Also, this is your final reminder to link up your improv projects by the end of the month for Show Me Something Improv. :-)

 

Split Complementary

My color palette for this block grew out of some color play with my Kona fabric chips. Analogous Colors are a group of three colors that are adjacent on the color wheel. For example, yellow, yellow-green, and green. Complementary Colors are opposite each other on the color wheel. For example, yellow and violet, or yellow-green and red-violet. A Split Complementary color palette uses one color, combined with the neighbors of its complement. I've chosen red-violet with yellow and green.

Scrappy Slab*

I used a scrappy slab for the center of my block. This "made fabric" can be built from any scraps on hand and can be used alone, in a design of your own, or in any position in a traditional block or pattern you already own. The possibilities are truly endless.

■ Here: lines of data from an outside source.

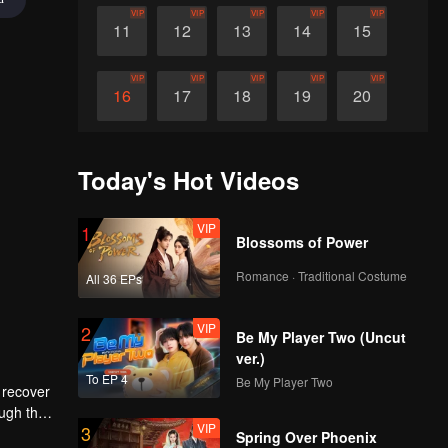
VIP
VIP
VIP
VIP
VIP
11
12
13
14
15
VIP
VIP
VIP
VIP
VIP
16
17
18
19
20
VIP
VIP
VIP
VIP
VIP
21
22
23
24
25
Today's Hot Videos
VIP
VIP
VIP
VIP
VIP
26
27
28
29
30
VIP
1
Blossoms of Power
Romance · Traditional Costume
All 36 EPs
VIP
2
Be My Player Two (Uncut
ver.)
To EP 4
Be My Player Two
 recover
ough the
VIP
3
ctive
Spring Over Phoenix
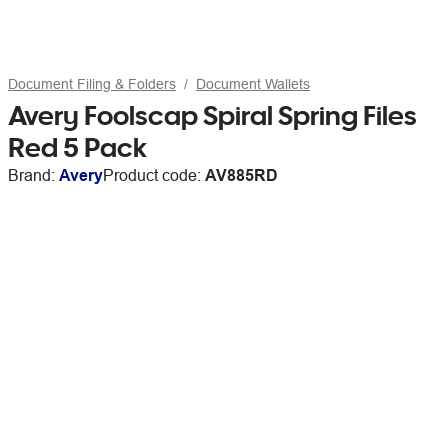
Document Filing & Folders
Document Wallets
Avery Foolscap Spiral Spring Files
Red 5 Pack
Brand:
Avery
Product code:
AV885RD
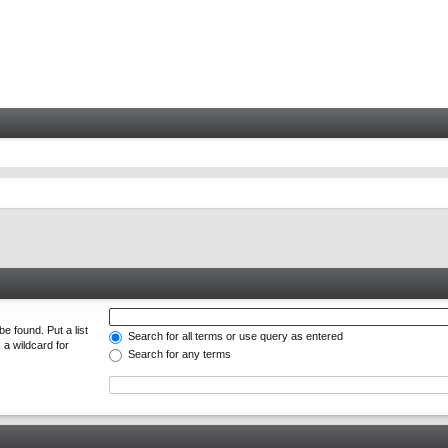
e found. Put a list
Search for all terms or use query as entered
 a wildcard for
Search for any terms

I don't concern myself with starting pieces being square or seams being parallel and perpendicular. I simply sew together pieces of scrap fabric choosing mates that have edges that are roughly the same length. If necessary, I trim the edge of the fabric (with scissors) so I am sewing straight seams, and I attach them with 1/4" seam allowance, same as if I were doing precise piecing (though this is more forgiving in that sense). I press my seams open (having used a reduced stitch length during sewing) which is my personal preference. If necessary I trim off any overhanging fabric to give me a new straight edge for the next seam.

Generally, I start numerous scrappy slabs at once that can be pieced together as my project grows. Smaller slabs can be used just like individual pieces of fabric, combined with single or pieced chunks*. I find once slabs get large enough to be unwieldy that I have an easier time trimming edges with a rotary cutter and ruler.

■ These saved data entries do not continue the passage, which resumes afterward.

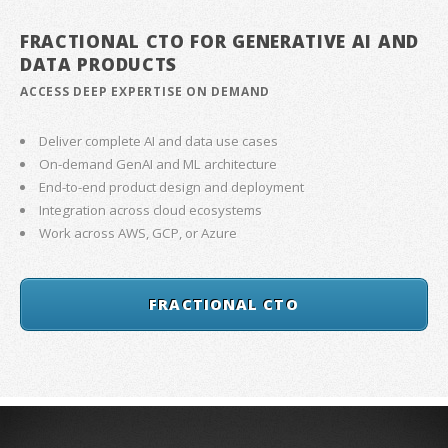
FRACTIONAL CTO FOR GENERATIVE AI AND
DATA PRODUCTS
ACCESS DEEP EXPERTISE ON DEMAND
Deliver complete AI and data use cases
On-demand GenAI and ML architecture
End-to-end product design and deployment
Integration across cloud ecosystems
Work across AWS, GCP, or Azure
FRACTIONAL CTO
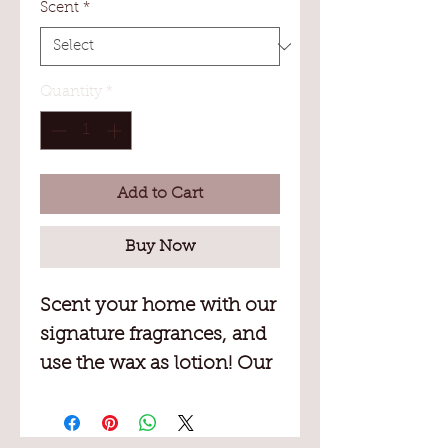
Scent
*
Quantity
*
Add to Cart
Buy Now
Scent your home with our
signature fragrances, and
use the wax as lotion! Our
soy-based wax is blended
with Vitamin E and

Keep building to the size necessary for your project.

*I use the words slab and chunk to describe a pieced unit that is not a specific "block" size. Blocks are a predetermined, specific size. Slabs are what they are. You can trim down to a specific unit or block size as needed for a project.

16" Sawtooth Star Block

Color 1 (green): Using monochromatic scraps, piece a slab large enough to cut one (1) 8 1/2” x 8 1/2” square. 

Color 2 (yellow): Cut eight (8) 4 1/2” x 4 1/2" squares. 

Background/Color 3 (red-violet): Cut four (4) 8 1/2” x 4 1/2” rectangles and four (4) 4 1/2” x 4 1/2”  squares. 

Construct four one-at-a-time Flying Geese units.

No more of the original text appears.